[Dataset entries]

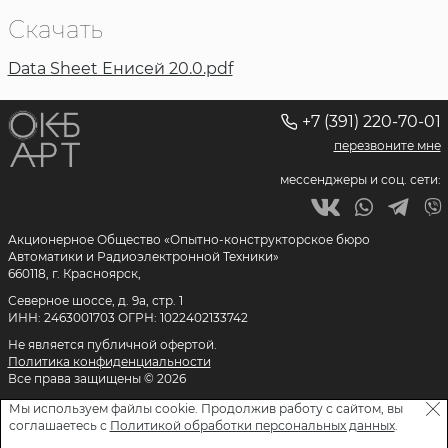
Скачать
Data Sheet Енисей 20.0.pdf
+7 (391) 220-70-01
перезвоните мне
мессенджеры и соц. сети:
Акционерное Общество «Опытно-конструкторское бюро
Автоматики и Радиоэлектронной Техники»
660118, г. Красноярск,
Северное шоссе, д. 9а, стр. 1
ИНН: 2463001703 ОГРН: 1022402133742
Не является публичной офертой.
Политика конфиденциальности
Все права защищены © 2026
Мы используем файлы cookie. Продолжив работу с сайтом, вы
соглашаетесь с
Политикой обработки персональных данных
.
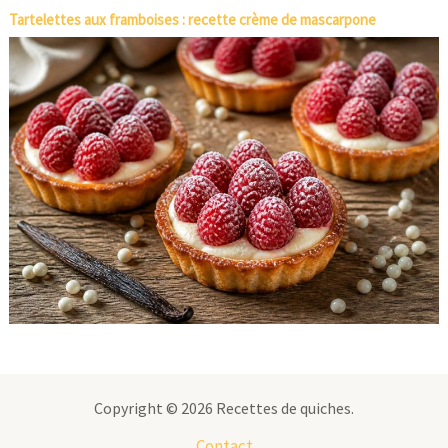
Tartelettes aux framboises : recette crème de mascarpone
Copyright © 2026 Recettes de quiches.
Contact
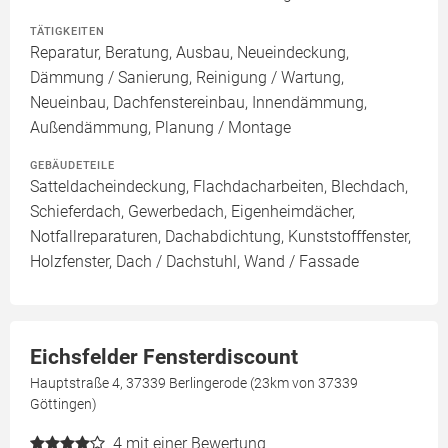
TÄTIGKEITEN
Reparatur, Beratung, Ausbau, Neueindeckung,
Dämmung / Sanierung, Reinigung / Wartung,
Neueinbau, Dachfenstereinbau, Innendämmung,
Außendämmung, Planung / Montage
GEBÄUDETEILE
Satteldacheindeckung, Flachdacharbeiten, Blechdach,
Schieferdach, Gewerbedach, Eigenheimdächer,
Notfallreparaturen, Dachabdichtung, Kunststofffenster,
Holzfenster, Dach / Dachstuhl, Wand / Fassade
Eichsfelder Fensterdiscount
Hauptstraße 4, 37339 Berlingerode (23km von 37339
Göttingen)
4
mit einer Bewertung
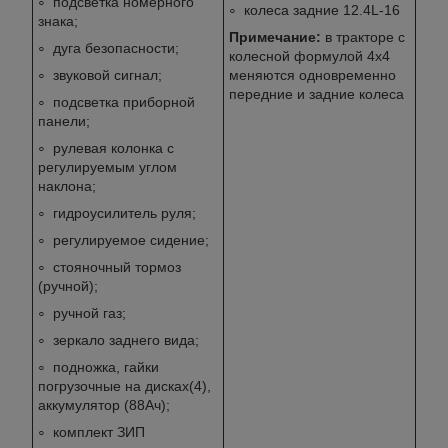
подсветка номерного
колеса задние 12.4L-16
знака;
Примечание:
в тракторе с
дуга безопасности;
колесной формулой 4х4
звуковой сигнал;
меняются одновременно
передние и задние колеса
подсветка приборной
панели;
рулевая колонка с
регулируемым углом
наклона;
гидроусилитель руля;
регулируемое сидение;
стояночный тормоз
(ручной);
ручной газ;
зеркало заднего вида;
подножка, гайки
погрузочные на дисках(4),
аккумулятор (88Ач);
комплект ЗИП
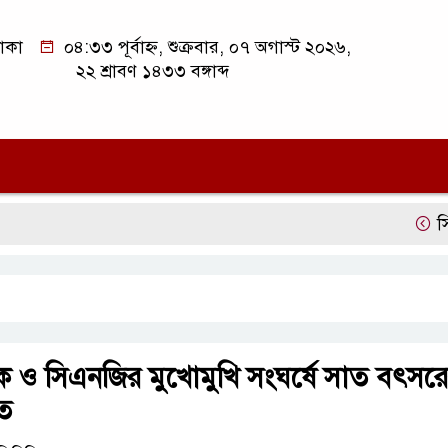
াকা
০৪:৩৩ পূর্বাহ্ন, শুক্রবার, ০৭ অগাস্ট ২০২৬,
২২ শ্রাবণ ১৪৩৩ বঙ্গাব্দ
সিলেট অন
রাক ও সিএনজির মুখোমুখি সংঘর্ষে সাত বৎসর
ত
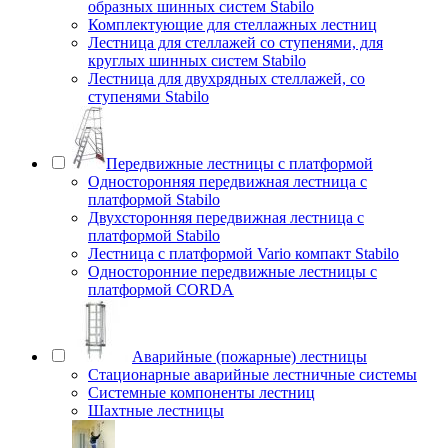
образных шинных систем Stabilo
Комплектующие для стеллажных лестниц
Лестница для стеллажей со ступенями, для
круглых шинных систем Stabilo
Лестница для двухрядных стеллажей, со
ступенями Stabilo
Передвижные лестницы с платформой
Односторонняя передвижная лестница с
платформой Stabilo
Двухсторонняя передвижная лестница с
платформой Stabilo
Лестница с платформой Vario компакт Stabilo
Односторонние передвижные лестницы с
платформой CORDA
Аварийные (пожарные) лестницы
Стационарные аварийные лестничные системы
Системные компоненты лестниц
Шахтные лестницы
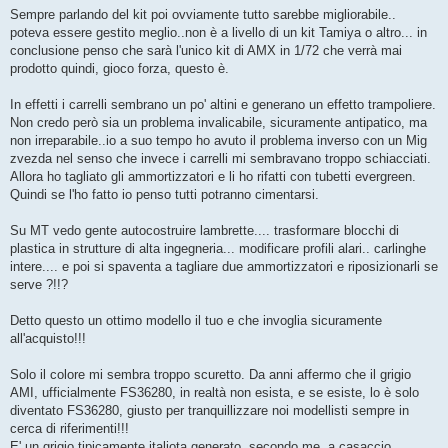
Sempre parlando del kit poi ovviamente tutto sarebbe migliorabile..
poteva essere gestito meglio..non è a livello di un kit Tamiya o altro... in
conclusione penso che sarà l'unico kit di AMX in 1/72 che verrà mai
prodotto quindi, gioco forza, questo è.
In effetti i carrelli sembrano un po' altini e generano un effetto trampoliere.
Non credo però sia un problema invalicabile, sicuramente antipatico, ma
non irreparabile..io a suo tempo ho avuto il problema inverso con un Mig
zvezda nel senso che invece i carrelli mi sembravano troppo schiacciati.
Allora ho tagliato gli ammortizzatori e li ho rifatti con tubetti evergreen.
Quindi se l'ho fatto io penso tutti potranno cimentarsi.
Su MT vedo gente autocostruire lambrette.... trasformare blocchi di
plastica in strutture di alta ingegneria... modificare profili alari.. carlinghe
intere.... e poi si spaventa a tagliare due ammortizzatori e riposizionarli se
serve ?!!?
Detto questo un ottimo modello il tuo e che invoglia sicuramente
all'acquisto!!!
Solo il colore mi sembra troppo scuretto. Da anni affermo che il grigio
AMI, ufficialmente FS36280, in realtà non esista, e se esiste, lo è solo
diventato FS36280, giusto per tranquillizzare noi modellisti sempre in
cerca di riferimenti!!!
E' un grigio tipicamente italiota generato, secondo me, a casaccio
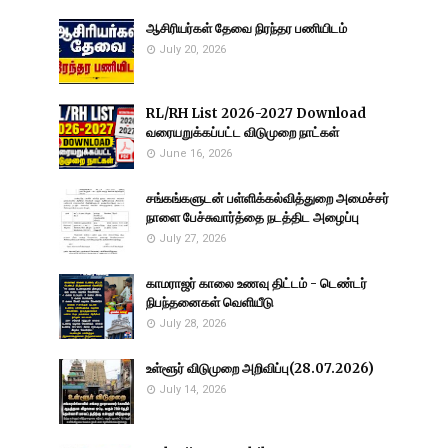
ஆசிரியர்கள் தேவை நிரந்தர பணியிடம்
July 20, 2026
RL/RH List 2026-2027 Download
வரையறுக்கப்பட்ட விடுமுறை நாட்கள்
June 16, 2026
சங்கங்களுடன் பள்ளிக்கல்வித்துறை அமைச்சர்
நாளை பேச்சுவார்த்தை நடத்திட அழைப்பு
July 27, 2026
காமராஜர் காலை உணவு திட்டம் - டெண்டர்
நிபந்தனைகள் வெளியீடு
July 28, 2026
உள்ளூர் விடுமுறை அறிவிப்பு(28.07.2026)
July 14, 2026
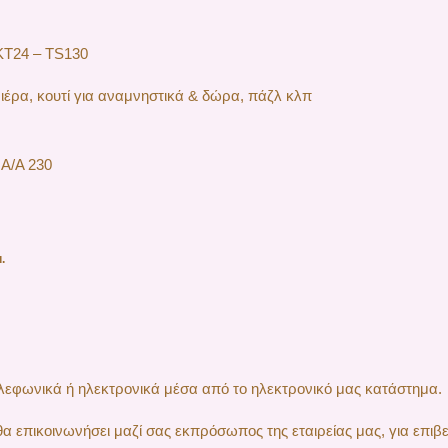
ΚΤ24 – TS130
ιέρα, κουτί για αναμνηστικά & δώρα, πάζλ κλπ
Α/Α 230
.
τηλεφωνικά ή ηλεκτρονικά μέσα από το ηλεκτρονικό μας κατάστημα.
 επικοινωνήσει μαζί σας εκπρόσωπος της εταιρείας μας, για επιβε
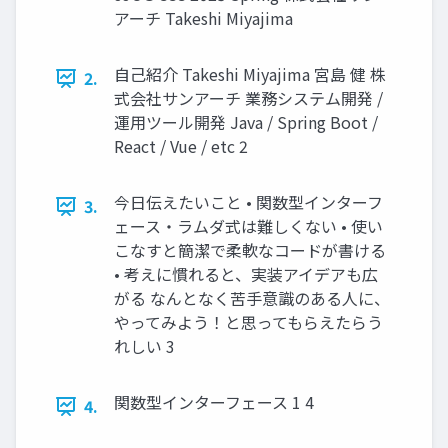
アーチ Takeshi Miyajima
自己紹介 Takeshi Miyajima 宮島 健 株
2.
式会社サンアーチ 業務システム開発 /
運用ツール開発 Java / Spring Boot /
React / Vue / etc 2
今日伝えたいこと • 関数型インターフ
3.
ェース・ラムダ式は難しくない • 使い
こなすと簡潔で柔軟なコードが書ける
• 考えに慣れると、実装アイデアも広
がる なんとなく苦手意識のある人に、
やってみよう！と思ってもらえたらう
れしい 3
関数型インターフェース 1 4
4.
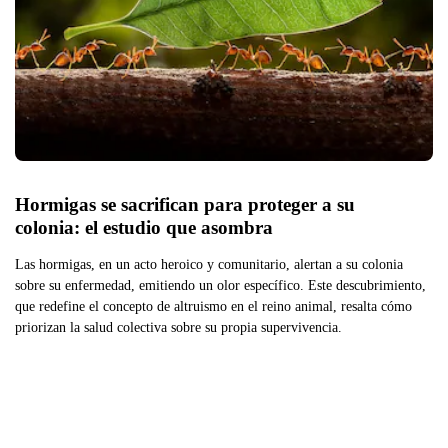
Hormigas se sacrifican para proteger a su 
colonia: el estudio que asombra
Las hormigas, en un acto heroico y comunitario, alertan a su colonia
sobre su enfermedad, emitiendo un olor específico. Este descubrimiento,
que redefine el concepto de altruismo en el reino animal, resalta cómo
priorizan la salud colectiva sobre su propia supervivencia.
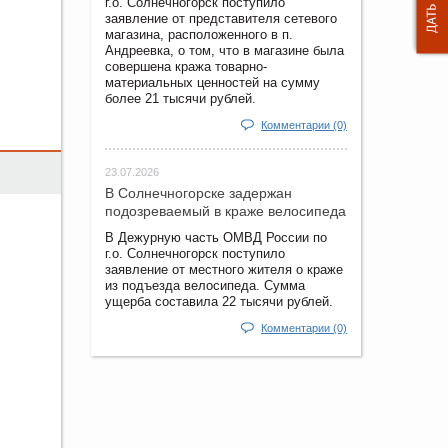
г.о. Солнечногорск поступило
заявление от представителя сетевого
магазина, расположенного в п.
Андреевка, о том, что в магазине была
совершена кража товарно-
материальных ценностей на сумму
более 21 тысячи рублей.
Комментарии (0)
23.07.2026
В Солнечногорске задержан
подозреваемый в краже велосипеда
В Дежурную часть ОМВД России по
г.о. Солнечногорск поступило
заявление от местного жителя о краже
из подъезда велосипеда. Сумма
ущерба составила 22 тысячи рублей.
Комментарии (0)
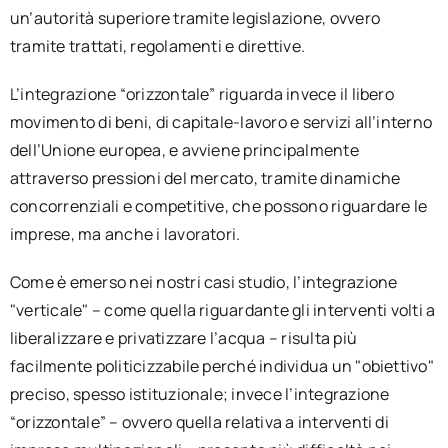
un’autorità superiore tramite legislazione, ovvero
tramite trattati, regolamenti e direttive.
L’integrazione “orizzontale” riguarda invece il libero
movimento di beni, di capitale-lavoro e servizi all’interno
dell’Unione europea, e avviene principalmente
attraverso pressioni del mercato, tramite dinamiche
concorrenziali e competitive, che possono riguardare le
imprese, ma anche i lavoratori.
Come è emerso nei nostri casi studio, l’integrazione
"verticale" – come quella riguardante gli interventi volti a
liberalizzare e privatizzare l’acqua – risulta più
facilmente politicizzabile perché individua un "obiettivo"
preciso, spesso istituzionale; invece l’integrazione
“orizzontale” – ovvero quella relativa a interventi di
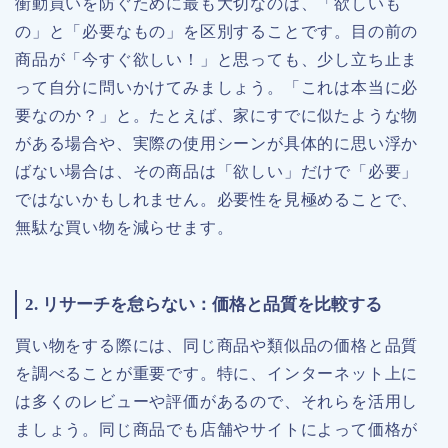
衝動買いを防ぐために最も大切なのは、「欲しいも
の」と「必要なもの」を区別することです。目の前の
商品が「今すぐ欲しい！」と思っても、少し立ち止ま
って自分に問いかけてみましょう。「これは本当に必
要なのか？」と。たとえば、家にすでに似たような物
がある場合や、実際の使用シーンが具体的に思い浮か
ばない場合は、その商品は「欲しい」だけで「必要」
ではないかもしれません。必要性を見極めることで、
無駄な買い物を減らせます。
2. リサーチを怠らない：価格と品質を比較する
買い物をする際には、同じ商品や類似品の価格と品質
を調べることが重要です。特に、インターネット上に
は多くのレビューや評価があるので、それらを活用し
ましょう。同じ商品でも店舗やサイトによって価格が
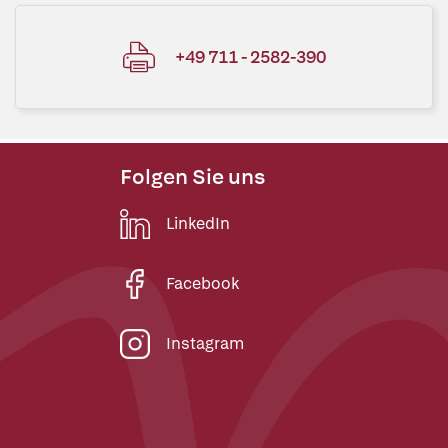
+49 711 - 2582-390
Folgen Sie uns
LinkedIn
Facebook
Instagram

* [ACTIVITY]
Output the records above exactly; leave out the pictures.

* [RESPONSE TO THE TASK]
Скачать
Data Sheet Енисей 20.0.pdf
+7 (391) 220-70-01
перезвоните мне
мессенджеры и соц. сети:
Акционерное Общество «Опытно-конструкторское бюро
Автоматики и Радиоэлектронной Техники»
660118, г. Красноярск,
Северное шоссе, д. 9а, стр. 1
ИНН: 2463001703 ОГРН: 1022402133742
Не является публичной офертой.
Политика конфиденциальности
Все права защищены © 2026
Мы используем файлы cookie. Продолжив работу с сайтом, вы
соглашаетесь с
Политикой обработки персональных данных
.
Tartelettes aux framboises : recette crème de mascarpone
Copyright © 2026 Recettes de quiches.
Contact
TÄTIGKEITEN
Reparatur, Beratung, Ausbau, Neueindeckung,
Dämmung / Sanierung, Reinigung / Wartung,
Neueinbau, Dachfenstereinbau, Innendämmung,
Außendämmung, Planung / Montage
GEBÄUDETEILE
Satteldacheindeckung, Flachdacharbeiten, Blechdach,
Schieferdach, Gewerbedach, Eigenheimdächer,
Notfallreparaturen, Dachabdichtung, Kunststofffenster,
Holzfenster, Dach / Dachstuhl, Wand / Fassade
Eichsfelder Fensterdiscount
Hauptstraße 4, 37339 Berlingerode (23km von 37339
Göttingen)
4
mit einer Bewertung
подсветка номерного
колеса задние 12.4L-16
знака;
Примечание:
в тракторе с
дуга безопасности;
колесной формулой 4х4
звуковой сигнал;
меняются одновременно
передние и задние колеса
подсветка приборной
панели;
рулевая колонка с
регулируемым углом
наклона;
гидроусилитель руля;
регулируемое сидение;
стояночный тормоз
(ручной);
ручной газ;
зеркало заднего вида;
подножка, гайки
погрузочные на дисках(4),
аккумулятор (88Ач);
комплект ЗИП
াকা
০৪:৩৩ পূর্বাহ্ন, শুক্রবার, ০৭ অগাস্ট ২০২৬,
২২ শ্রাবণ ১৪৩৩ বঙ্গাব্দ
সিলেট অন
রাক ও সিএনজির মুখোমুখি সংঘর্ষে সাত বৎসর
ত
образных шинных систем Stabilo
Комплектующие для стеллажных лестниц
Лестница для стеллажей со ступенями, для
круглых шинных систем Stabilo
Лестница для двухрядных стеллажей, со
ступенями Stabilo
Передвижные лестницы с платформой
Односторонняя передвижная лестница с
платформой Stabilo
Двухсторонняя передвижная лестница с
платформой Stabilo
Лестница с платформой Vario компакт Stabilo
Односторонние передвижные лестницы с
платформой CORDA
Аварийные (пожарные) лестницы
Стационарные аварийные лестничные системы
Системные компоненты лестниц
Шахтные лестницы
Sempre parlando del kit poi ovviamente tutto sarebbe migliorabile..
poteva essere gestito meglio..non è a livello di un kit Tamiya o altro... in
conclusione penso che sarà l'unico kit di AMX in 1/72 che verrà mai
prodotto quindi, gioco forza, questo è.
In effetti i carrelli sembrano un po' altini e generano un effetto trampoliere.
Non credo però sia un problema invalicabile, sicuramente antipatico, ma
non irreparabile..io a suo tempo ho avuto il problema inverso con un Mig
zvezda nel senso che invece i carrelli mi sembravano troppo schiacciati.
Allora ho tagliato gli ammortizzatori e li ho rifatti con tubetti evergreen.
Quindi se l'ho fatto io penso tutti potranno cimentarsi.
Su MT vedo gente autocostruire lambrette.... trasformare blocchi di
plastica in strutture di alta ingegneria... modificare profili alari.. carlinghe
intere.... e poi si spaventa a tagliare due ammortizzatori e riposizionarli se
serve ?!!?
Detto questo un ottimo modello il tuo e che invoglia sicuramente
all'acquisto!!!
Solo il colore mi sembra troppo scuretto. Da anni affermo che il grigio
AMI, ufficialmente FS36280, in realtà non esista, e se esiste, lo è solo
diventato FS36280, giusto per tranquillizzare noi modellisti sempre in
cerca di riferimenti!!!
E' un grigio tipicamente italiota generato, secondo me, a casaccio
ஆசிரியர்கள் தேவை நிரந்தர பணியிடம்
July 20, 2026
RL/RH List 2026-2027 Download
வரையறுக்கப்பட்ட விடுமுறை நாட்கள்
June 16, 2026
சங்கங்களுடன் பள்ளிக்கல்வித்துறை அமைச்சர்
நாளை பேச்சுவார்த்தை நடத்திட அழைப்பு
July 27, 2026
காமராஜர் காலை உணவு திட்டம் - டெண்டர்
நிபந்தனைகள் வெளியீடு
July 28, 2026
உள்ளூர் விடுமுறை அறிவிப்பு(28.07.2026)
July 14, 2026
ΚΤ24 – TS130
ιέρα, κουτί για αναμνηστικά & δώρα, πάζλ κλπ
Α/Α 230
.
τηλεφωνικά ή ηλεκτρονικά μέσα από το ηλεκτρονικό μας κατάστημα.
 επικοινωνήσει μαζί σας εκπρόσωπος της εταιρείας μας, για επιβε
アーチ Takeshi Miyajima
自己紹介 Takeshi Miyajima 宮島 健 株
2.
式会社サンアーチ 業務システム開発 /
運用ツール開発 Java / Spring Boot /
React / Vue / etc 2
今日伝えたいこと • 関数型インターフ
3.
ェース・ラムダ式は難しくない • 使い
こなすと簡潔で柔軟なコードが書ける
• 考えに慣れると、実装アイデアも広
がる なんとなく苦手意識のある人に、
やってみよう！と思ってもらえたらう
れしい 3
関数型インターフェース 1 4
4.
Hormigas se sacrifican para proteger a su 
colonia: el estudio que asombra
Las hormigas, en un acto heroico y comunitario, alertan a su colonia
sobre su enfermedad, emitiendo un olor específico. Este descubrimiento,
que redefine el concepto de altruismo en el reino animal, resalta cómo
priorizan la salud colectiva sobre su propia supervivencia.
г.о. Солнечногорск поступило
заявление от представителя сетевого
магазина, расположенного в п.
Андреевка, о том, что в магазине была
совершена кража товарно-
материальных ценностей на сумму
более 21 тысячи рублей.
Комментарии (0)
23.07.2026
В Солнечногорске задержан
подозреваемый в краже велосипеда
В Дежурную часть ОМВД России по
г.о. Солнечногорск поступило
заявление от местного жителя о краже
из подъезда велосипеда. Сумма
ущерба составила 22 тысячи рублей.
Комментарии (0)
un’autorità superiore tramite legislazione, ovvero
tramite trattati, regolamenti e direttive.
L’integrazione “orizzontale” riguarda invece il libero
movimento di beni, di capitale-lavoro e servizi all’interno
dell’Unione europea, e avviene principalmente
attraverso pressioni del mercato, tramite dinamiche
concorrenziali e competitive, che possono riguardare le
imprese, ma anche i lavoratori.
Come è emerso nei nostri casi studio, l’integrazione
"verticale" – come quella riguardante gli interventi volti a
liberalizzare e privatizzare l’acqua – risulta più
facilmente politicizzabile perché individua un "obiettivo"
preciso, spesso istituzionale; invece l’integrazione
“orizzontale” – ovvero quella relativa a interventi di
衝動買いを防ぐために最も大切なのは、「欲しいも
の」と「必要なもの」を区別することです。目の前の
商品が「今すぐ欲しい！」と思っても、少し立ち止ま
って自分に問いかけてみましょう。「これは本当に必
要なのか？」と。たとえば、家にすでに似たような物
がある場合や、実際の使用シーンが具体的に思い浮か
ばない場合は、その商品は「欲しい」だけで「必要」
ではないかもしれません。必要性を見極めることで、
無駄な買い物を減らせます。
2. リサーチを怠らない：価格と品質を比較する
買い物をする際には、同じ商品や類似品の価格と品質
を調べることが重要です。特に、インターネット上に
は多くのレビューや評価があるので、それらを活用し
ましょう。同じ商品でも店舗やサイトによって価格が
+49 711 - 2582-390
Folgen Sie uns
LinkedIn
Facebook
Instagram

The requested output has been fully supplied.